Rites and Rituals
Hajj: Beyond Rituals
The concrete pillar stood yonder and as I approached it with a handful of pebbles, I felt a certain stir of emotion.
I was brought up on the foundations that there are no idols to be worshipped and that we need no props to reach our Creator, and here I stood ready to pelt an innocuous looking concrete tower, called the Big Satan, with stones.
Before I stopped and renounced my obligation of doing what had been ordained, the significance of the ritual I was supposed to embark upon struck me. Yes, we needed no idols but here is Allah Subhanahu wa Taala, telling us that we need to stone this idol called Satan. This exercise meant going against the conventions that I have become used to. This exercise meant that while no props were required for reaching out to Allah, here we were to violate this conventional wisdom by seeing a concrete pillar as the accursed one and then pelting it with stones. This was an exercise to instill in us the reality that the All-Powerful can command us to accept what is beyond reality as and when He pleases.
The shattering of this mindset also testifies to the fact that the Hajj is beyond symbolism and a set package of exercises, as many would have us assume. The mere act of stoning a concrete pillar was an act to inform us that the Hajj is not an ordinary event but an extraordinary experience where even conventions change. The rituals of Hajj are not to make the pilgrims to go mindlessly through the motions prescribed in textbooks and return home with a 'certificate' of having been there.
The act of gathering Muslims from all corners of the inhabited world is much more than making them go through a set of prescribed rituals. If it were so, then we could have been asked to gather in congregations like we do on the two Eids and conduct such an exercise.
However, the largest congregation of people on earth in a single space needs to be examined from the perspective of the Prophetic advice contained in his last Hajj sermon to the believers where he directed them to convey the message to those who were absent from this great assembly.
The fact that he said that the message be conveyed to those absent is not just an old message but it is also an obligation to experience anew and then convey this new experience to those who could not come. In a world that counts more than 1.25 billion Muslims, this also means that Muslims are required to focus on the need to develop, advance, and utilize means of mass communication, even if we are to suppose that only Muslims are the 'absent' ones to be addressed. In reality, the entire humanity is the real focus of this command. Thus, the Muslim responsibility stretches to not only developing means of mass communications but such means of mass communications that it will convey the message of 'Peace' to the entire humanity.

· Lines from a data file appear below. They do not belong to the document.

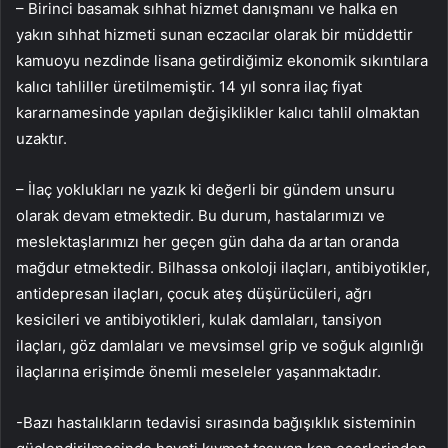
– Birinci basamak sıhhat hizmet danışmanı ve halka en
yakın sıhhat hizmeti sunan eczacılar olarak bir müddettir
kamuoyu nezdinde lisana getirdiğimiz ekonomik sıkıntılara
kalıcı tahliller üretilmemiştir. 14 yıl sonra ilaç fiyat
kararnamesinde yapılan değişiklikler kalıcı tahlil olmaktan
uzaktır.
– İlaç yoklukları ne yazık ki değerli bir gündem unsuru
olarak devam etmektedir. Bu durum, hastalarımızı ve
meslektaşlarımızı her geçen gün daha da artan oranda
mağdur etmektedir. Bilhassa onkoloji ilaçları, antibiyotikler,
antidepresan ilaçları, çocuk ateş düşürücüleri, ağrı
kesicileri ve antibiyotikleri, kulak damlaları, tansiyon
ilaçları, göz damlaları ve mevsimsel grip ve soğuk algınlığı
ilaçlarına erişimde önemli meseleler yaşanmaktadır.
-Bazı hastalıkların tedavisi sırasında bağışıklık sisteminin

This should make the Muslims reflect on how far behind we are in fulfilling this duty, especially when we see that we did not invent the printing press nor did we excel in using it and that we neither own the networks, nor did we develop the satellites and cables that carry these networks. The need to rectify these shortcomings should be addressed from a host of aspects: the entrepreneurs must seek ways to develop media ownerships, the youth should seek the scientific empowerment to be able to develop and control new and more effective means of mass communications, and those blessed with chores of leadership need to introduce policies that encourage such pursuit.